With both ends included, repeat exactly the lines of the entries below from the one containing "Instituto de Informática" down to the one containing "Escuela de Gobierno y Políticas Públicas", and no others.
SUPPLIED ENTRIES section start
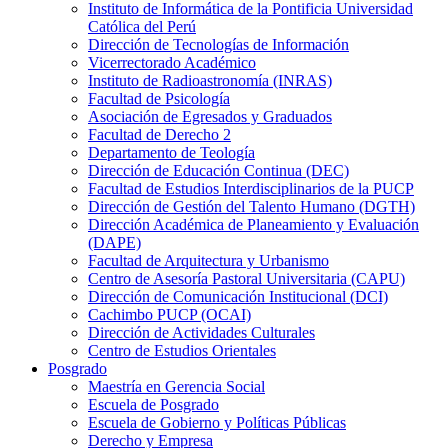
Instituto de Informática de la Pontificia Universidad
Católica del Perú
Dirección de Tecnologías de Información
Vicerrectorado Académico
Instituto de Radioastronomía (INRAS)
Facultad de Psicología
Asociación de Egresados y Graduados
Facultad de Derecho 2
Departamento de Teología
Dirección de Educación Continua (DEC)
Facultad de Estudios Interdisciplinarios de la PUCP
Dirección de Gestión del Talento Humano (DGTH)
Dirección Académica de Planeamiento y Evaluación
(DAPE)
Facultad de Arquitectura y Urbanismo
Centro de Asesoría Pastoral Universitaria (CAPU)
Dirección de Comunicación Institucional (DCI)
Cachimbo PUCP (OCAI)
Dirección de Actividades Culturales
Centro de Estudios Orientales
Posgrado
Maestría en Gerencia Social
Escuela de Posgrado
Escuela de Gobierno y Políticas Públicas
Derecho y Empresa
SUPPLIED ENTRIES section end
SUPPLIED ENTRIES section start
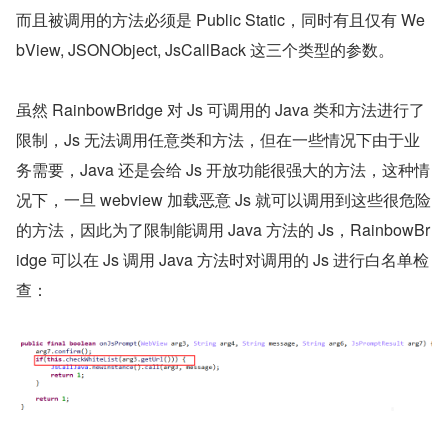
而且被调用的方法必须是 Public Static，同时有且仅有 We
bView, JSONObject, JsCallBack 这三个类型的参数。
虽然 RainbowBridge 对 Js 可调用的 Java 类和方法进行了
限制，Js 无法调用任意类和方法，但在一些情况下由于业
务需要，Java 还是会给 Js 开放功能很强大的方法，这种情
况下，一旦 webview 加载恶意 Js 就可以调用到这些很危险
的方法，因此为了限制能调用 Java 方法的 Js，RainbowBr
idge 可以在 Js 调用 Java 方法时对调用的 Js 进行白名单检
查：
SUPPLIED ENTRIES section end
OUTPUT OF THE EXERCISE:
Instituto de Informática de la Pontificia Universidad
Católica del Perú
Dirección de Tecnologías de Información
Vicerrectorado Académico
Instituto de Radioastronomía (INRAS)
Facultad de Psicología
Asociación de Egresados y Graduados
Facultad de Derecho 2
Departamento de Teología
Dirección de Educación Continua (DEC)
Facultad de Estudios Interdisciplinarios de la PUCP
Dirección de Gestión del Talento Humano (DGTH)
Dirección Académica de Planeamiento y Evaluación
(DAPE)
Facultad de Arquitectura y Urbanismo
Centro de Asesoría Pastoral Universitaria (CAPU)
Dirección de Comunicación Institucional (DCI)
Cachimbo PUCP (OCAI)
Dirección de Actividades Culturales
Centro de Estudios Orientales
Posgrado
Maestría en Gerencia Social
Escuela de Posgrado
Escuela de Gobierno y Políticas Públicas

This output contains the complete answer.